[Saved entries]

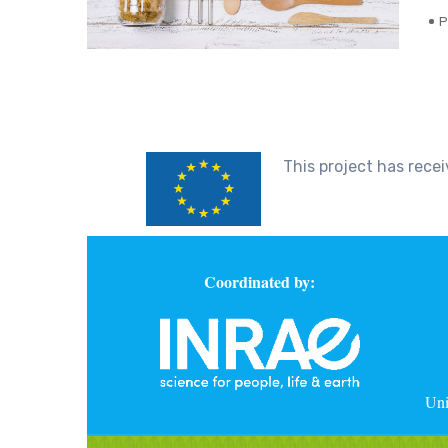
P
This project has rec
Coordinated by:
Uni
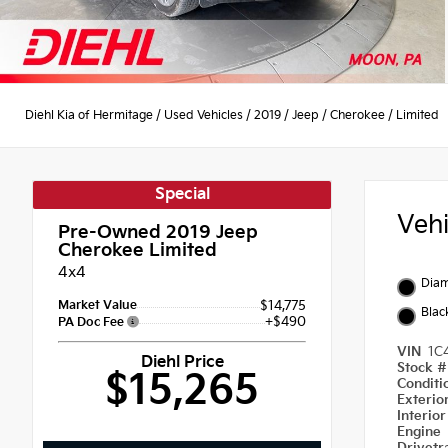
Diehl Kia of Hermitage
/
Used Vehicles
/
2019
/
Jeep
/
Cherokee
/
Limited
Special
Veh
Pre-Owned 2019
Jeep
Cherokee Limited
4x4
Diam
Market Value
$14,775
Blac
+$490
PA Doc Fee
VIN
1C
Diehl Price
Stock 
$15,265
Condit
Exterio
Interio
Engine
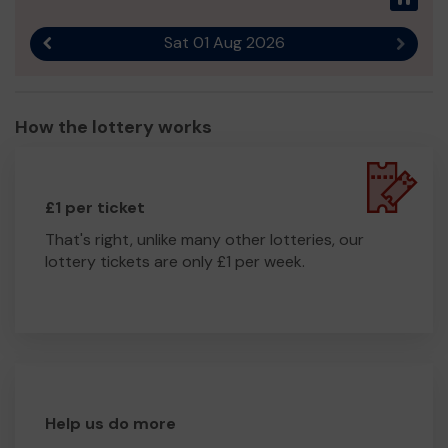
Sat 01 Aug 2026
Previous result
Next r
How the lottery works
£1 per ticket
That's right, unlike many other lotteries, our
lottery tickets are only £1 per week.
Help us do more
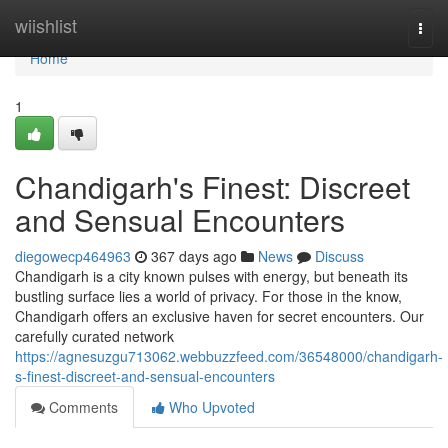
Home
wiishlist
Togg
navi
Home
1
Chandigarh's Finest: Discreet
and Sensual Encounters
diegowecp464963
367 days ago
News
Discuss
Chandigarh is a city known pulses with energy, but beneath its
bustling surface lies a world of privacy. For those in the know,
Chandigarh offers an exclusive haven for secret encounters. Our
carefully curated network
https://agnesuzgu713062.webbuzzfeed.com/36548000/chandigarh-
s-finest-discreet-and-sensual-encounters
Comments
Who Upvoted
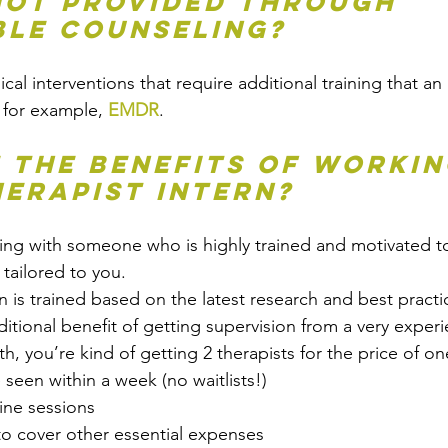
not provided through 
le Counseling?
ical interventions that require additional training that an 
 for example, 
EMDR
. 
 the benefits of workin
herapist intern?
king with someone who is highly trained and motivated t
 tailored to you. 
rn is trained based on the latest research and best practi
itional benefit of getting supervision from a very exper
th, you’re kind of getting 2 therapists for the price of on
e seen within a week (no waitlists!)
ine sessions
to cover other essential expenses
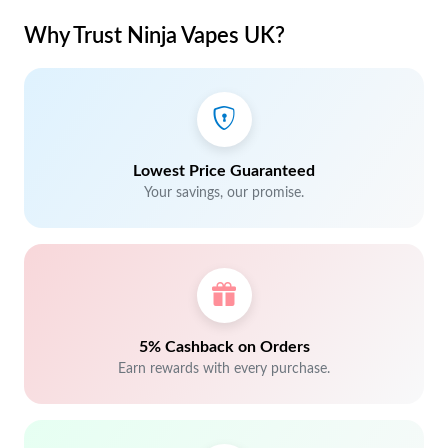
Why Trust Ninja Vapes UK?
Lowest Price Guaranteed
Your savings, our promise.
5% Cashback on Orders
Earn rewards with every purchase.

Required work :: Here the records must be restated exactly, minus any images.

Exercise result ::
P
This project has rec
Coordinated by:
Uni
Diehl Kia of Hermitage
/
Used Vehicles
/
2019
/
Jeep
/
Cherokee
/
Limited
Special
Veh
Pre-Owned 2019
Jeep
Cherokee Limited
4x4
Diam
Market Value
$14,775
Blac
+$490
PA Doc Fee
VIN
1C
Diehl Price
Stock 
$15,265
Condit
Exterio
Interio
Engine
Sat 01 Aug 2026
Previous result
Next r
How the lottery works
£1 per ticket
That's right, unlike many other lotteries, our
lottery tickets are only £1 per week.
Help us do more
Home
wiishlist
Togg
navi
Home
1
Chandigarh's Finest: Discreet
and Sensual Encounters
diegowecp464963
367 days ago
News
Discuss
Chandigarh is a city known pulses with energy, but beneath its
bustling surface lies a world of privacy. For those in the know,
Chandigarh offers an exclusive haven for secret encounters. Our
carefully curated network
https://agnesuzgu713062.webbuzzfeed.com/36548000/chandigarh-
s-finest-discreet-and-sensual-encounters
Comments
Who Upvoted
not provided through 
le Counseling?
ical interventions that require additional training that an 
 for example, 
EMDR
. 
 the benefits of workin
herapist intern?
king with someone who is highly trained and motivated t
 tailored to you. 
rn is trained based on the latest research and best practi
itional benefit of getting supervision from a very exper
th, you’re kind of getting 2 therapists for the price of on
e seen within a week (no waitlists!)
ine sessions
to cover other essential expenses
Why Trust Ninja Vapes UK?
Lowest Price Guaranteed
Your savings, our promise.
5% Cashback on Orders
Earn rewards with every purchase.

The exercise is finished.